During the Cold War, both the Soviet Union and Cuba regularly used foreign proxies to fight their battles, like reported by commentarymagazine.com. When Radek Sikorski became Poland’s Defense Minister in 2005, he exposed how the Soviet Union’s classified war plans against NATO included using nuclear weapons against West Germany and then sending Polish soldiers to march across the radioactive battlefields.
Cuban soldiers meanwhile became proxies for Cold War struggles in Angola and across Latin America. During the Cold War, the Algeria-based Polisario Front forcibly separated Sahwari children from their parents for re-education in Cuba and eventual deployment in service of various liberation movements. Such exploitation of whole countries as mercenary forces was a disgusting practice. It was one that should have ended with the fall of the Cold War.
Increasingly, however, the Islamic Republic of Iran is replicating the former Soviet and Cuban strategies in Syria, where its intervention to support Bashar al-Assad has cost the Islamic Republic several thousand Iranian soldiers and cadets.

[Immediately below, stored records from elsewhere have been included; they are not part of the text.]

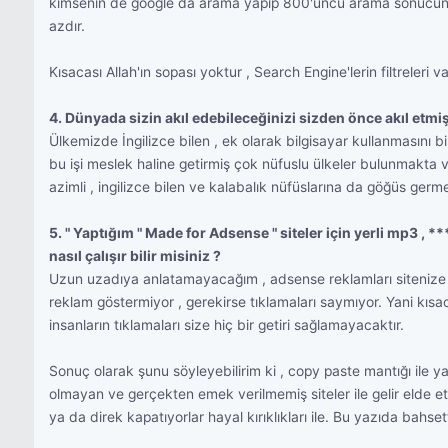
kimsenin de google da arama yapıp 800'üncü arama sonucunda 
azdır.
Kısacası Allah'ın sopası yoktur , Search Engine'lerin filtreleri va
4. Dünyada sizin akıl edebileceğinizi sizden önce akıl etmiş
Ülkemizde İngilizce bilen , ek olarak bilgisayar kullanmasını
bu işi meslek haline getirmiş çok nüfuslu ülkeler bulunmakta v
azimli , ingilizce bilen ve kalabalık nüfüslarına da göğüs germel
5. " Yaptığım " Made for Adsense " siteler için yerli mp3 , 
nasıl çalışır bilir misiniz ?
Uzun uzadıya anlatamayacağım , adsense reklamları sitenize b
reklam göstermiyor , gerekirse tıklamaları saymıyor. Yani kısac
insanların tıklamaları size hiç bir getiri sağlamayacaktır.
Sonuç olarak şunu söyleyebilirim ki , copy paste mantığı ile y
olmayan ve gerçekten emek verilmemiş siteler ile gelir elde e
ya da direk kapatıyorlar hayal kırıklıkları ile. Bu yazıda bah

The Iranian use of Hezbollah in Lebanon should have put permanently to rest any notion that Hezbollah has evolved into a Lebanese national organization. Rather, it remains what it always has been: A proxy for the Islamic Republic of Iran. But Hezbollah is not alone. The increasing number of funerals of foreign nationals—especially Afghans—occurring in Iran whom Iranian news sources said had died fighting in Syria.

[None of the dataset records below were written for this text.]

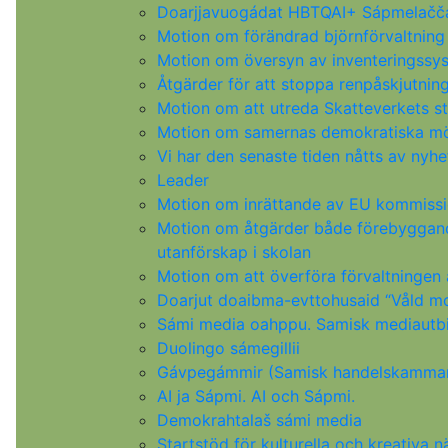
Doarjjavuogádat HBTQAI+ Sápmelačč
Motion om förändrad björnförvaltning 
Motion om översyn av inventeringssys
Åtgärder för att stoppa renpåskjutnin
Motion om att utreda Skatteverkets st
Motion om samernas demokratiska möj
Vi har den senaste tiden nåtts av nyhe
Leader
Motion om inrättande av EU kommissio
Motion om åtgärder både förebyggande 
utanförskap i skolan
Motion om att överföra förvaltningen 
Doarjut doaibma-evttohusaid “Våld mo
Sámi media oahppu. Samisk mediautbi
Duolingo sámegillii
Gávpegámmir (Samisk handelskamma
AI ja Sápmi. AI och Sápmi.
Demokrahtalaš sámi media
Startstöd för kulturella och kreativa n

In recent weeks, however, mention of the Afghans has increased. On March 2, for example, Esmail Ghani, the deputy commander of the Qods Force, praised the entirely Afghan Shi’ite Fatimiyoun Brigade for its sacrifices in both Iraq and Syria. When the Fatimiyoun [Brigade] set foot in Syria, its streets were in America’s hands.
Today… [the Fatimiyoun] have slapped America on the mouth. [America] would never have come to the negotiations if it weren’t for [the Fatimiyoun’s] strength on the field,” Ghani said, according to a translation from the American Enterprise Institute’s Iran team. Subsequently, the Fatimiyoun Brigade announced that it had created a dedicated mosque in Mashhad–Iran’s second-largest city–so that it could form its own Basij unit.
The Basij, of course, are a paramilitary and cultural organization which, on the one hand, keeps order in times of crisis but, on the other, recruits and indoctrinates. They fall under the wing of the Islamic Revolutionary Guard Corps. Iranian leaders have previously said they want to create a 100 million-strong Basij organization spanning national borders and nationalities. It seems this was not mere rhetoric but rather a roadmap to Iran’s future plans.
Throughout its existence, Hezbollah has been a force for instability. As first the Obama administration and now seemingly the Trump administration acquiesce to Syrian President Bashar al-Assad remaining in power and the Iranian influence that follows him, it is time to recognize that such ‘stability’ comes at a price which makes the world decidedly less stable. While the Obama team, at least, whitewashed Iran’s poor behavior, the Islamic Revolutionary Guard Corps have put in place a strategy to radicalize not only Afghans but to use Shi’ite mercenaries from Afghanistan, Iraq, and elsewhere to take ‘export of revolution’ potentially ever farther afield.